Edward had kindly left a box near the table. What I assumed he had brought the gun up in. What had he told Mrs. Pringle, that it was a present for me?

Edward had said twenty-four hours, but twenty-four hours from when? Would he be here at dawn, bright and early, to torture the information out of me? Naw, Edward didn't strike me as a morning person. I was safe until at least afternoon. Probably.

Chapter 24

I slid into a no-parking zone in front of Guilty Pleasures. Phillip was leaning against the building, arms loose at his sides. He wore black leather pants. The thought of leather in this heat made my knees break out in heat rash. His shirt was black fishnet, which showed off both scars and tan. I don't know if it was the leather or the fishnet, but the word "sleazy" came to mind. He had passed over some invisible line, from flirt to hustler.

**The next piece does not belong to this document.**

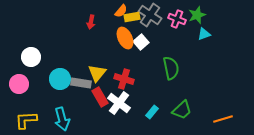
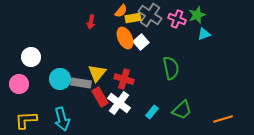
yellow rectangle: moved 1 px right, 1 px down
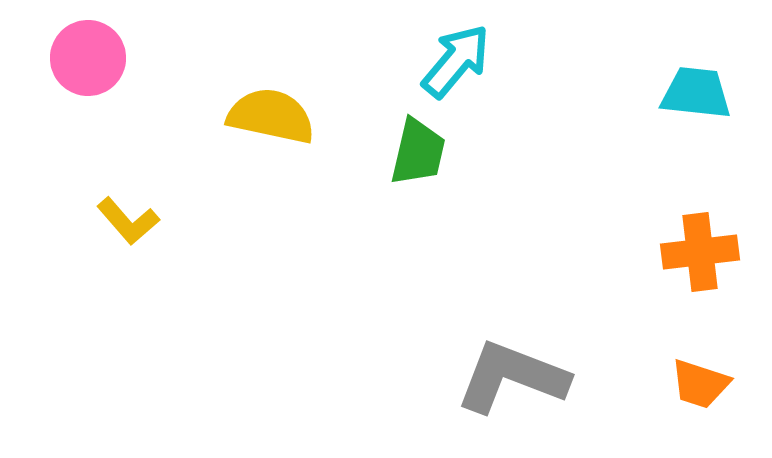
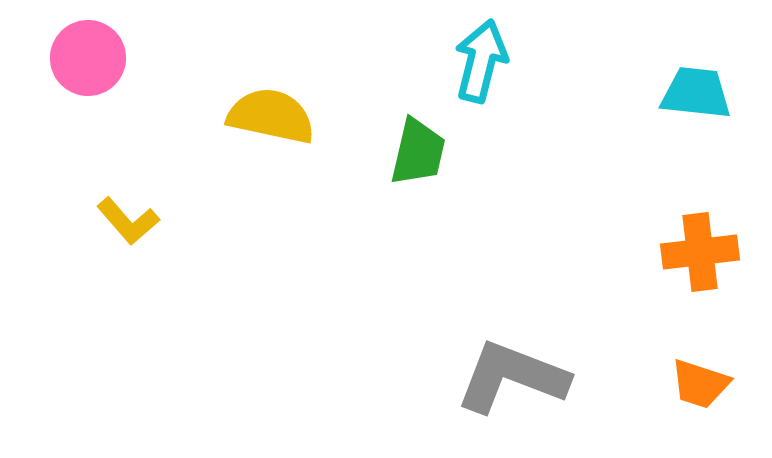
cyan arrow: moved 25 px right; rotated 26 degrees counterclockwise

I tried to picture him at twelve. It didn't work. Whatever had been done to him, he was what he was, and that was what I had to deal with. I wasn't a psychiatrist who could afford to feel sorry for the poor unfortunate. Pity is an emotion that can get you killed. The only thing more dangerous is blind hate, and maybe love.

Phillip pushed away from the wall and walked towards the car. I unlocked his door, and he slid inside. He smelled of leather, expensive cologne, and faintly of sweat.

I pulled away from the curb. "Aggressive little outfit there, Phillip."

He turned to stare at me, face immobile, eyes hidden behind the same sunglasses he had worn earlier. He lounged in the seat, one leg bent and pressed against the door, the other spread wide, knee tucked up on the seat. "Take Seventy West." His voice was rough, almost hoarse.